Exercise directions: Please retype every record exactly as it appears, omitting the pictures.

:::::

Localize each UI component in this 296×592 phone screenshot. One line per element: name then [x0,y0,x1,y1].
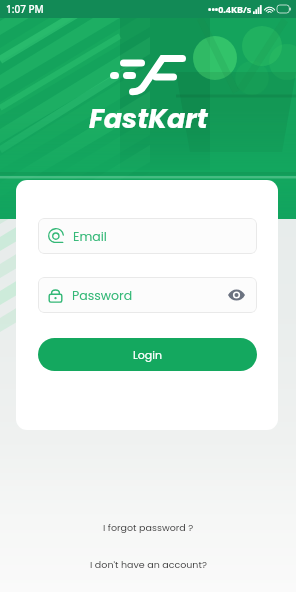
button[interactable]: Password [38,277,257,313]
staticText: Login [133,347,162,362]
button[interactable]: Email [38,218,257,254]
staticText: 1:07 PM [6,2,44,16]
staticText: FastKart [89,100,208,138]
staticText: Email [73,228,107,245]
button[interactable]: I don't have an account? [0,555,296,574]
button[interactable]: Show password [225,284,247,306]
staticText: I forgot password ? [103,521,194,534]
staticText: •••0.4KB/s [208,3,252,15]
staticText: Password [72,287,133,304]
button[interactable]: I forgot password ? [0,518,296,537]
staticText: I don't have an account? [90,558,207,571]
button[interactable]: Login [38,338,257,371]
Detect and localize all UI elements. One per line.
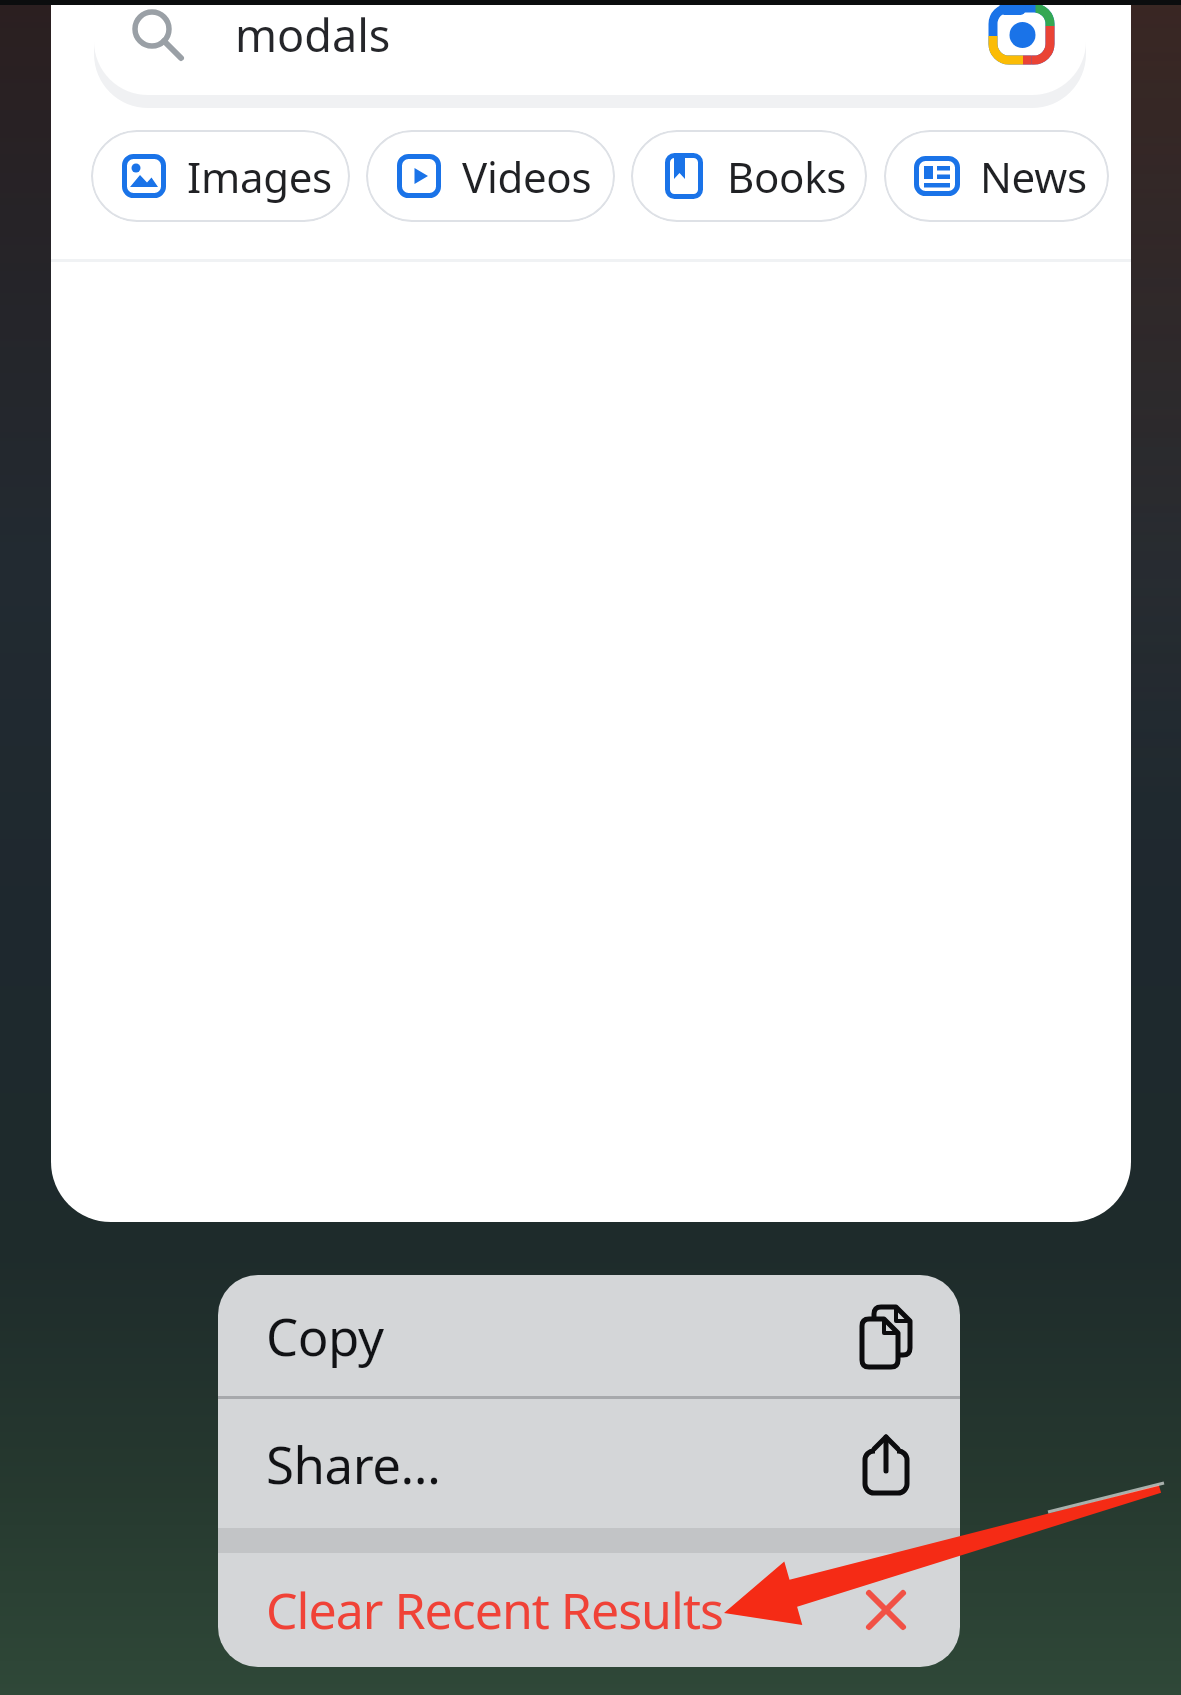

:::::

Reply:
Localize each UI component in this 296×592 phone screenshot. One line per element: name then [x0,y0,x1,y1].
button[interactable]: Password [38,277,257,313]
staticText: Login [133,347,162,362]
button[interactable]: Email [38,218,257,254]
staticText: 1:07 PM [6,2,44,16]
staticText: FastKart [89,100,208,138]
staticText: Email [73,228,107,245]
button[interactable]: I don't have an account? [0,555,296,574]
button[interactable]: Show password [225,284,247,306]
staticText: I forgot password ? [103,521,194,534]
staticText: •••0.4KB/s [208,3,252,15]
staticText: Password [72,287,133,304]
button[interactable]: I forgot password ? [0,518,296,537]
staticText: I don't have an account? [90,558,207,571]
button[interactable]: Login [38,338,257,371]
Detect and localize all UI elements. One per line.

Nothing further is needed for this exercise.